Over a two-year period, the researchers also collected a wide array of data on the area, including temperatures, chemical constituents and where the air masses came from.

"When we measured an air mass coming from Detroit, we found all the urban pollutants one would expect, but we also found that the levels of chemicals were not dependent upon local temperature profiles," says Brune. "The urban readings were flat with respect to temperature change."

But the researchers found that chemicals in air masses that came from the forested area did change with a change in temperature. Forest-generated emissions change a lot with temperature.

Isoprene is the forest-generated chemical with the largest piece of the emission pie, but it is only produced during daylight. Other chemicals, particularly larger terpenes, are produced around the clock and are also temperature sensitive.

"We think we measured all major components of the hydroxyl radical reactants, but there is something still unaccounted for," says Brune. "We know that something we cannot identify is reacting with the hydroxyl radicals and we know it is temperature dependent and not light dependent. We just do not know what it is."

This missing substance is not trivial. It makes up a fourth to a third of the reactants, with the hydroxyl radical in the forest, which is significant. Because it is temperature sensitive, and is seen in both clean and polluted air at the forest site, it is forest-generated, not city-generated.

"We followed up the Michigan experiment with one in Houston," says Brune. "There we saw all the expected compounds from cars, oil refining, asphalt and burger joints, but the hydroxyl reactivity was not temperature dependent. We could account for all the hydroxyl reactivity." In New York City and Nashville as well as Houston, no temperature dependency was found.

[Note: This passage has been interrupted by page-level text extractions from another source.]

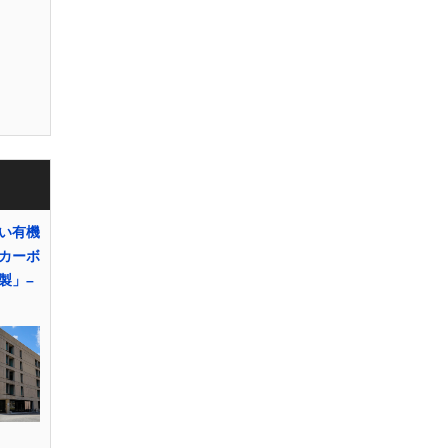
い有機
カーボ
製」–
り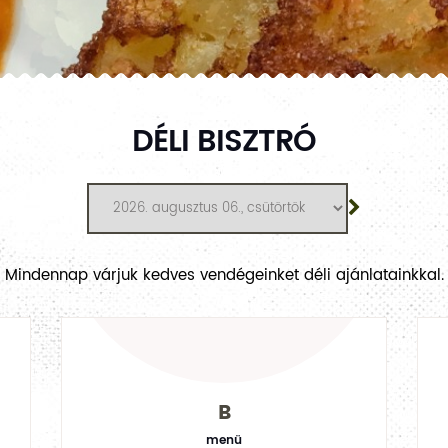
DÉLI BISZTRÓ
Mindennap várjuk kedves vendégeinket déli ajánlatainkkal.
B
menü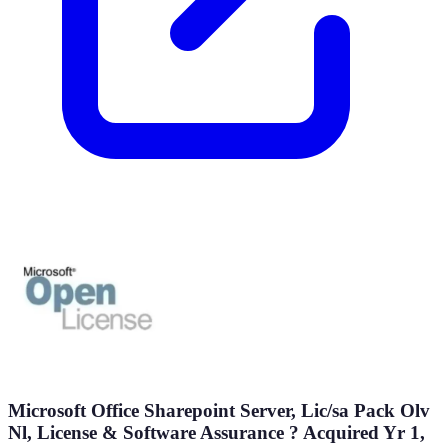
Microsoft Office Sharepoint Server, Lic/sa Pack Olv
Nl, License & Software Assurance ? Acquired Yr 1,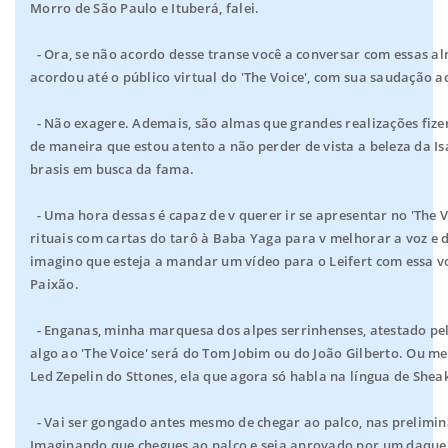
Morro de São Paulo e Ituberá, falei.
- Ora, se não acordo desse transe você a conversar com essas a
acordou até o público virtual do 'The Voice', com sua saudação a
- Não exagere. Ademais, são almas que grandes realizações fize
de maneira que estou atento a não perder de vista a beleza da Isa
brasis em busca da fama.
- Uma hora dessas é capaz de v querer ir se apresentar no 'The 
rituais com cartas do tarô à Baba Yaga para v melhorar a voz e d
imagino que esteja a mandar um vídeo para o Leifert com essa 
Paixão.
- Enganas, minha marquesa dos alpes serrinhenses, atestado pel
algo ao 'The Voice' será do Tom Jobim ou do João Gilberto. Ou me
Led Zepelin do Sttones, ela que agora só habla na língua de Shea
- Vai ser gongado antes mesmo de chegar ao palco, nas prelimin
Imaginando que chegues ao palco e seja aprovado por um daquel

Because hydroxyl radicals play an important part in the production of tropospheric ozone and are key in many of the chemical reactions that break down pollutants in the atmosphere, understanding exactly how much hydroxyl radical is actually in the atmosphere is important for measuring and predicting pollution levels. If researchers are consistently underestimating the volatile organic compounds generated by forests, their analysis of the environment, especially in cities surrounded by forests, will be incorrect. Applying environmental regulations and assessing pollution levels becomes very difficult with incomplete information.

The researchers note that, "New, more specific and more sensitive detection techniques will likely be required to determine the identity of the biologically produced volatile organic compounds responsible for the missing hydroxyl radical reactivity and the reason they have not yet been detected."

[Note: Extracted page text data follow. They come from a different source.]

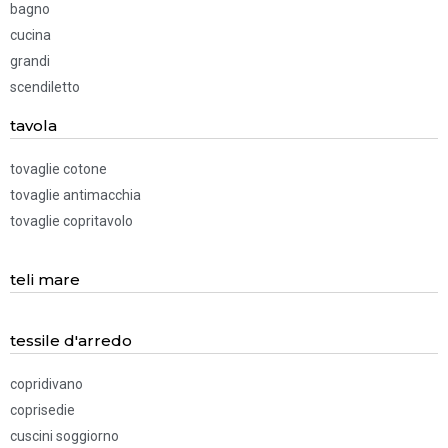
bagno
cucina
grandi
scendiletto
tavola
tovaglie cotone
tovaglie antimacchia
tovaglie copritavolo
teli mare
tessile d'arredo
copridivano
coprisedie
cuscini soggiorno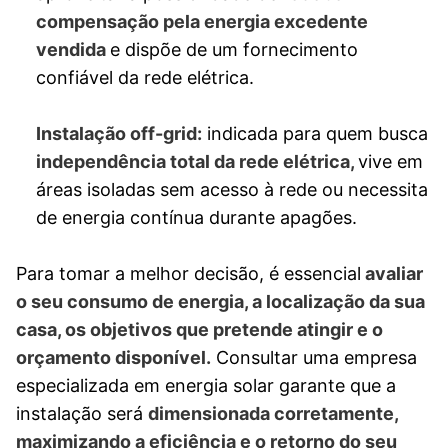
compensação pela energia excedente
vendida
e dispõe de um fornecimento
confiável da rede elétrica.
Instalação off-grid:
indicada para quem busca
independência total da rede elétrica,
vive em
áreas isoladas sem acesso à rede ou necessita
de energia contínua durante apagões.
Para tomar a melhor decisão, é essencial
avaliar
o seu consumo de energia, a localização da sua
casa, os objetivos que pretende atingir e o
orçamento disponível.
Consultar uma empresa
especializada em energia solar garante que a
instalação será
dimensionada corretamente,
maximizando a eficiência e o retorno do seu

This work was part of the PROPHET 1998 and PROPHET 2000 campaigns and was funded by the National Science Foundation, the National Oceanographic and Atmospheric Agency and the U.S. Environmental Protection Agency.

Other researchers involved in the project were Troy Thornberry, Coleen Campbell and Mary Anne Carroll, University of Michigan; Valerie Young, Ohio University; Paul B. Shepson, Purdue University; Daniel Riemer, University of Miami, and Eric Apel, NCAR.